Blog de Mathilde Crevoisier, membre du comité directeur des Femmes* socialistes suisses
Depuis toujours, les métiers de la santé et des soins, de la petite enfance ou de la vente souffrent autant d’un manque de considération que d’une rémunération grossièrement sous-évaluée. Et ce, alors qu’ils représentent un pilier central de l’économie. Le fait que ces professions soient exercées en majorité par des femmes n’a rien d’une coïncidence. Au-delà du manque de reconnaissance, les bas salaires des métiers dits « féminins » perpétuent les inégalités économiques qui frappent les femmes et les exposent davantage à la pauvreté, durant la vie professionnelle mais aussi à la retraite.
Depuis la grève des femmes du 14 juin 2019, le coronavirus est passé par là : il a rebattu les cartes et mis en lumière l’importance systémique des métiers principalement exercés par des femmes. Un constat qui n’a pas échappé à la présidente de la Confédération, Simonetta Sommaruga, qui s’est exprimée fin avril en faveur d’une augmentation des salaires : « Sans ces personnes, rien n’aurait fonctionné. (…) La perception de l’importance du personnel de la santé, des soins, de la vente et de la logistique pour le système a considérablement changé pendant le confinement. [1] »
Effectivement, désormais, tout le monde ou presque s’accorde sur la nécessité de revaloriser ces métiers. Mais s’ils sont d’accord sur le fond, les milieux économiques brandissent le sempiternel argument de la conjoncture économique pour doucher toute velléité d’augmentation salariale. S’il est vrai que, coronavirus oblige, les perspectives ne sont désormais plus au beau fixe, l’argument reste une excuse toute faite. Car lorsque l’économie ronronne, comme c’était le cas il y a encore quelques mois, il y a toujours une autre raison pour ne pas entrer en matière sur des hausses de salaire. Cette logique est pourtant à géométrie variable : lorsqu’il est question de supprimer les dividendes des sociétés durant l’année du coronavirus, les milieux économiques sont beaucoup moins prompts à lier la rémunération à la conjoncture !

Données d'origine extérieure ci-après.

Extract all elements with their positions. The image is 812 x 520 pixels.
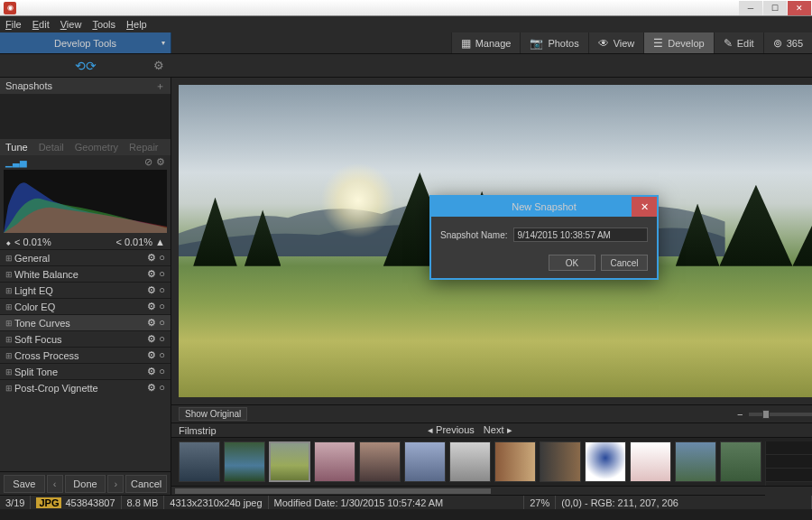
window-maximize[interactable]: ☐ — [763, 1, 787, 15]
filmstrip-next[interactable]: Next ▸ — [484, 424, 512, 436]
app-icon: ◉ — [4, 2, 16, 14]
panel-general[interactable]: ⊞General⚙○ — [0, 249, 171, 265]
filmstrip: --4313x2310 --8.8 MB ---- ---- — [171, 437, 812, 486]
panel-split-tone[interactable]: ⊞Split Tone⚙○ — [0, 363, 171, 379]
filmstrip-thumb[interactable] — [449, 441, 491, 482]
show-original-button[interactable]: Show Original — [179, 407, 247, 421]
mode-365[interactable]: ⊚365 — [763, 32, 812, 53]
status-count: 3/19 — [0, 496, 31, 509]
filmstrip-thumb[interactable] — [675, 441, 716, 482]
filmstrip-thumb[interactable] — [720, 441, 761, 482]
filmstrip-thumb[interactable] — [585, 441, 626, 482]
filmstrip-header: Filmstrip ◂ Previous Next ▸ ▾ — [171, 422, 812, 437]
panel-color-eq[interactable]: ⊞Color EQ⚙○ — [0, 298, 171, 314]
filmstrip-thumb[interactable] — [359, 441, 401, 482]
menu-help[interactable]: Help — [126, 19, 147, 30]
develop-tools-tab[interactable]: Develop Tools ▾ — [0, 32, 171, 53]
panel-white-balance[interactable]: ⊞White Balance⚙○ — [0, 265, 171, 282]
reset-icon[interactable]: ⊘ — [144, 156, 152, 168]
reset-icon[interactable]: ○ — [159, 317, 165, 329]
tab-geometry[interactable]: Geometry — [69, 142, 124, 153]
gear-icon[interactable]: ⚙ — [147, 317, 156, 329]
filmstrip-thumb[interactable] — [314, 441, 355, 482]
zoom-slider[interactable] — [749, 413, 812, 416]
reset-icon[interactable]: ○ — [159, 284, 165, 296]
sidebar-footer: Save ‹ Done › Cancel — [0, 471, 171, 495]
mode-view[interactable]: 👁View — [588, 32, 644, 53]
panel-light-eq[interactable]: ⊞Light EQ⚙○ — [0, 282, 171, 298]
gear-icon[interactable]: ⚙ — [147, 333, 156, 345]
zoom-out-icon[interactable]: − — [737, 409, 743, 420]
filmstrip-thumb[interactable] — [630, 441, 671, 482]
cloud-icon: ⊚ — [773, 37, 782, 50]
menu-bar: File Edit View Tools Help — [0, 16, 812, 32]
snapshot-name-label: Snapshot Name: — [440, 230, 508, 240]
chevron-down-icon: ▾ — [161, 39, 165, 47]
reset-icon[interactable]: ○ — [159, 301, 165, 312]
snapshot-name-input[interactable] — [513, 228, 649, 242]
filmstrip-prev[interactable]: ◂ Previous — [428, 424, 475, 436]
add-snapshot-icon[interactable]: ＋ — [155, 79, 165, 93]
cancel-button[interactable]: Cancel — [125, 475, 167, 493]
gear-icon[interactable]: ⚙ — [153, 59, 164, 72]
save-button[interactable]: Save — [4, 475, 45, 493]
window-minimize[interactable]: ─ — [739, 1, 762, 15]
gear-icon[interactable]: ⚙ — [147, 252, 156, 264]
filmstrip-thumb[interactable] — [269, 441, 310, 482]
tab-detail[interactable]: Detail — [33, 142, 69, 153]
info-panel: --4313x2310 --8.8 MB ---- ---- — [765, 441, 812, 482]
gear-icon[interactable]: ⚙ — [147, 382, 156, 394]
menu-file[interactable]: File — [5, 19, 22, 30]
filmstrip-thumb[interactable] — [179, 441, 220, 482]
reset-icon[interactable]: ○ — [159, 349, 165, 361]
panel-cross-process[interactable]: ⊞Cross Process⚙○ — [0, 347, 171, 363]
dialog-cancel-button[interactable]: Cancel — [601, 255, 648, 271]
panel-soft-focus[interactable]: ⊞Soft Focus⚙○ — [0, 330, 171, 347]
reset-icon[interactable]: ○ — [159, 382, 165, 394]
gear-icon[interactable]: ⚙ — [147, 301, 156, 312]
gear-icon[interactable]: ⚙ — [156, 156, 165, 168]
panel-post-crop-vignette[interactable]: ⊞Post-Crop Vignette⚙○ — [0, 379, 171, 395]
window-close[interactable]: ✕ — [788, 1, 811, 15]
image-canvas[interactable]: New Snapshot ✕ Snapshot Name: OK Cancel — [171, 78, 812, 404]
status-id: 453843807 — [65, 497, 115, 508]
panel-tone-curves[interactable]: ⊞Tone Curves⚙○ — [0, 314, 171, 330]
dialog-title[interactable]: New Snapshot ✕ — [431, 197, 657, 217]
grid-icon: ▦ — [461, 37, 471, 50]
gear-icon[interactable]: ⚙ — [147, 268, 156, 280]
mode-photos[interactable]: 📷Photos — [520, 32, 587, 53]
mode-tabs: Develop Tools ▾ ▦Manage 📷Photos 👁View ☰D… — [0, 32, 812, 54]
rotate-icon[interactable]: ⟲⟳ — [75, 59, 97, 73]
menu-tools[interactable]: Tools — [92, 19, 115, 30]
mode-manage[interactable]: ▦Manage — [451, 32, 521, 53]
mode-edit[interactable]: ✎Edit — [714, 32, 763, 53]
done-button[interactable]: Done — [65, 475, 106, 493]
reset-icon[interactable]: ○ — [159, 333, 165, 345]
filmstrip-thumb[interactable] — [540, 441, 581, 482]
gear-icon[interactable]: ⚙ — [147, 349, 156, 361]
gear-icon[interactable]: ⚙ — [147, 366, 156, 377]
filmstrip-thumb[interactable] — [494, 441, 536, 482]
menu-view[interactable]: View — [60, 19, 82, 30]
reset-icon[interactable]: ○ — [159, 268, 165, 280]
main-area: New Snapshot ✕ Snapshot Name: OK Cancel … — [171, 78, 812, 495]
menu-edit[interactable]: Edit — [32, 19, 50, 30]
mode-develop[interactable]: ☰Develop — [643, 32, 713, 53]
prev-button[interactable]: ‹ — [47, 475, 63, 493]
filmstrip-thumb[interactable] — [224, 441, 265, 482]
expand-icon: ⊞ — [5, 254, 14, 263]
reset-icon[interactable]: ○ — [159, 366, 165, 377]
eye-icon: 👁 — [598, 37, 609, 50]
next-button[interactable]: › — [107, 475, 124, 493]
filmstrip-thumb[interactable] — [404, 441, 446, 482]
gear-icon[interactable]: ⚙ — [147, 284, 156, 296]
dialog-close-button[interactable]: ✕ — [632, 197, 657, 217]
status-rgb: (0,0) - RGB: 211, 207, 206 — [556, 496, 812, 509]
dialog-ok-button[interactable]: OK — [549, 255, 595, 271]
tab-repair[interactable]: Repair — [124, 142, 163, 153]
histogram-icon[interactable]: ▁▃▅ — [5, 157, 27, 167]
reset-icon[interactable]: ○ — [159, 252, 165, 264]
tab-tune[interactable]: Tune — [0, 142, 33, 153]
snapshots-header[interactable]: Snapshots ＋ — [0, 78, 171, 94]
filmstrip-scrollbar[interactable] — [171, 486, 812, 495]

Sur le plan politique, alors que la Suisse manque de personnel soignant, l’initiative « Pour des soins infirmiers forts » est un exemple typique du manque de considération des politiques libérales pour une profession pourtant essentielle. Bien qu’elle bénéficie d’un large soutien populaire, elle a été sèchement rejetée par le Conseil fédéral, puis par le Conseil national en faveur d’un contre-projet indirect. L’initiative se trouve actuellement entre les mains du Conseil des États – un dossier que les Femmes* socialistes suivent avec attention.
Durant l’année écoulée, les Femmes socialistes ont revendiqué à plusieurs reprises une revalorisation des métiers exercés en majorité par des femmes. Au mois d’avril, elles ont notamment lancé un appel à la création d’un groupe de travail pour les professionnel.le.s de la petite enfance, en vue de dresser un bilan précis de la situation et d’avancer des solutions qui tiennent compte de la réalité du terrain.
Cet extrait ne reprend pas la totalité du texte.